*** Opening of RECORD EXCERPTS ***
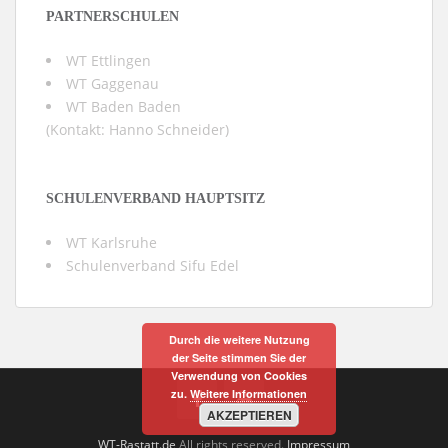
PARTNERSCHULEN
WT Ettlingen
WT Gaggenau
WT Baden Baden
(Kontakt:
Hanno Schneider
)
SCHULENVERBAND HAUPTSITZ
WT Karlsruhe
Schulenverband Sifu Edel
Durch die weitere Nutzung
der Seite stimmen Sie der
Verwendung von Cookies
zu.
Weitere Informationen
AKZEPTIEREN
WT-Rastatt.de
All rights reserved.
Impressum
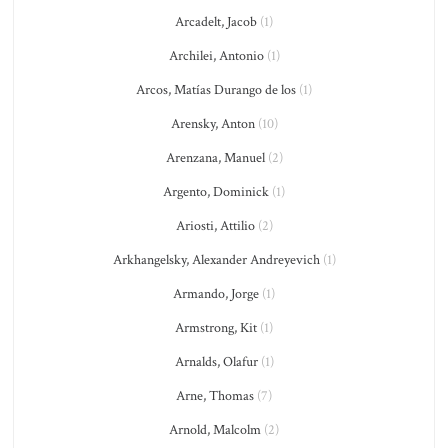
Arcadelt, Jacob
(1)
Archilei, Antonio
(1)
Arcos, Matías Durango de los
(1)
Arensky, Anton
(10)
Arenzana, Manuel
(2)
Argento, Dominick
(1)
Ariosti, Attilio
(2)
Arkhangelsky, Alexander Andreyevich
(1)
Armando, Jorge
(1)
Armstrong, Kit
(1)
Arnalds, Olafur
(1)
Arne, Thomas
(7)
Arnold, Malcolm
(2)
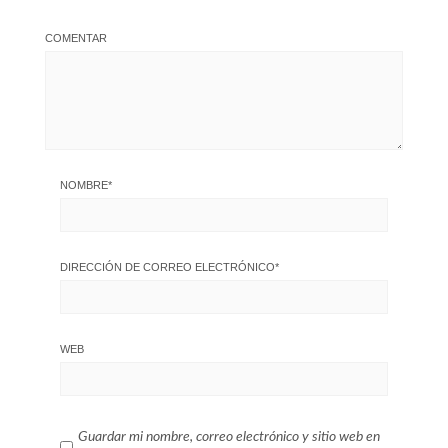
COMENTAR
NOMBRE
*
DIRECCIÓN DE CORREO ELECTRÓNICO
*
WEB
Guardar mi nombre, correo electrónico y sitio web en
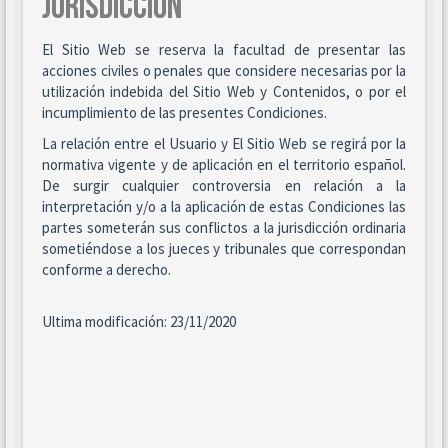
JURISDICCIÓN
El Sitio Web se reserva la facultad de presentar las
acciones civiles o penales que considere necesarias por la
utilización indebida del Sitio Web y Contenidos, o por el
incumplimiento de las presentes Condiciones.
La relación entre el Usuario y El Sitio Web se regirá por la
normativa vigente y de aplicación en el territorio español.
De surgir cualquier controversia en relación a la
interpretación y/o a la aplicación de estas Condiciones las
partes someterán sus conflictos a la jurisdicción ordinaria
sometiéndose a los jueces y tribunales que correspondan
conforme a derecho.
Ultima modificación: 23/11/2020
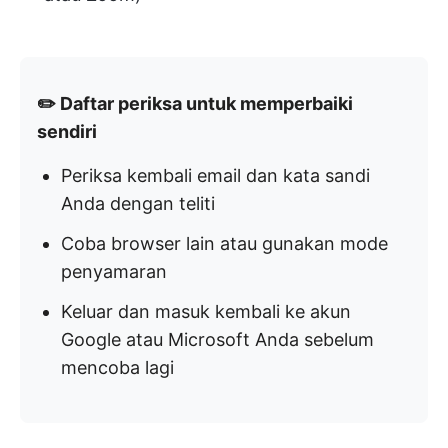
✏️ Daftar periksa untuk memperbaiki
sendiri
Periksa kembali email dan kata sandi
Anda dengan teliti
Coba browser lain atau gunakan mode
penyamaran
Keluar dan masuk kembali ke akun
Google atau Microsoft Anda sebelum
mencoba lagi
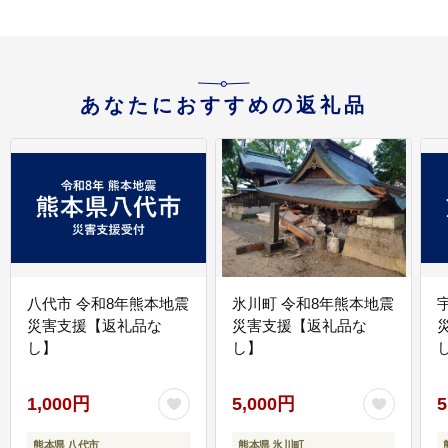
あなたにおすすめの返礼品
八代市 令和8年熊本地震
氷川町 令和8年熊本地震
災害支援【返礼品な
災害支援【返礼品な
し】
し】
し
1,000円
5,000円
5
熊本県 八代市
熊本県 氷川町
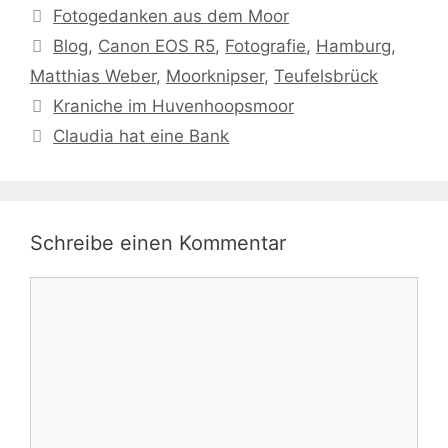
Kategorien
Fotogedanken aus dem Moor
Schlagwörter
Blog
,
Canon EOS R5
,
Fotografie
,
Hamburg
,
Matthias Weber
,
Moorknipser
,
Teufelsbrück
Kraniche im Huvenhoopsmoor
Claudia hat eine Bank
Schreibe einen Kommentar
Kommentar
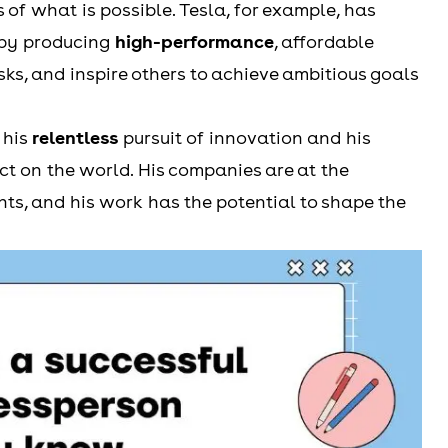
of what is possible. Tesla, for example, has
 by producing
high-performance
, affordable
risks, and inspire others to achieve ambitious goals
 his
relentless
pursuit of innovation and his
t on the world. His companies are at the
s, and his work has the potential to shape the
*** Close of RECORD EXCERPTS ***
_REQUIRED WORK:_ Give the records above again in full and exactly, but exclude every picture.

_RESPONSE:_
PARTNERSCHULEN
WT Ettlingen
WT Gaggenau
WT Baden Baden
(Kontakt:
Hanno Schneider
)
SCHULENVERBAND HAUPTSITZ
WT Karlsruhe
Schulenverband Sifu Edel
Durch die weitere Nutzung
der Seite stimmen Sie der
Verwendung von Cookies
zu.
Weitere Informationen
AKZEPTIEREN
WT-Rastatt.de
All rights reserved.
Impressum
Arcadelt, Jacob
(1)
Archilei, Antonio
(1)
Arcos, Matías Durango de los
(1)
Arensky, Anton
(10)
Arenzana, Manuel
(2)
Argento, Dominick
(1)
Ariosti, Attilio
(2)
Arkhangelsky, Alexander Andreyevich
(1)
Armando, Jorge
(1)
Armstrong, Kit
(1)
Arnalds, Olafur
(1)
Arne, Thomas
(7)
Arnold, Malcolm
(2)
COMENTAR
NOMBRE
*
DIRECCIÓN DE CORREO ELECTRÓNICO
*
WEB
Guardar mi nombre, correo electrónico y sitio web en
JURISDICCIÓN
El Sitio Web se reserva la facultad de presentar las
acciones civiles o penales que considere necesarias por la
utilización indebida del Sitio Web y Contenidos, o por el
incumplimiento de las presentes Condiciones.
La relación entre el Usuario y El Sitio Web se regirá por la
normativa vigente y de aplicación en el territorio español.
De surgir cualquier controversia en relación a la
interpretación y/o a la aplicación de estas Condiciones las
partes someterán sus conflictos a la jurisdicción ordinaria
sometiéndose a los jueces y tribunales que correspondan
conforme a derecho.
Ultima modificación: 23/11/2020
✏️ Daftar periksa untuk memperbaiki
sendiri
Periksa kembali email dan kata sandi
Anda dengan teliti
Coba browser lain atau gunakan mode
penyamaran
Keluar dan masuk kembali ke akun
Google atau Microsoft Anda sebelum
mencoba lagi
あなたにおすすめの返礼品
八代市 令和8年熊本地震
氷川町 令和8年熊本地震
災害支援【返礼品な
災害支援【返礼品な
し】
し】
し
1,000円
5,000円
5
熊本県 八代市
熊本県 氷川町
Kategorien
Fotogedanken aus dem Moor
Schlagwörter
Blog
,
Canon EOS R5
,
Fotografie
,
Hamburg
,
Matthias Weber
,
Moorknipser
,
Teufelsbrück
Kraniche im Huvenhoopsmoor
Claudia hat eine Bank
Schreibe einen Kommentar
Kommentar
of what is possible. Tesla, for example, has
 by producing
high-performance
, affordable
risks, and inspire others to achieve ambitious goals
 his
relentless
pursuit of innovation and his
t on the world. His companies are at the
s, and his work has the potential to shape the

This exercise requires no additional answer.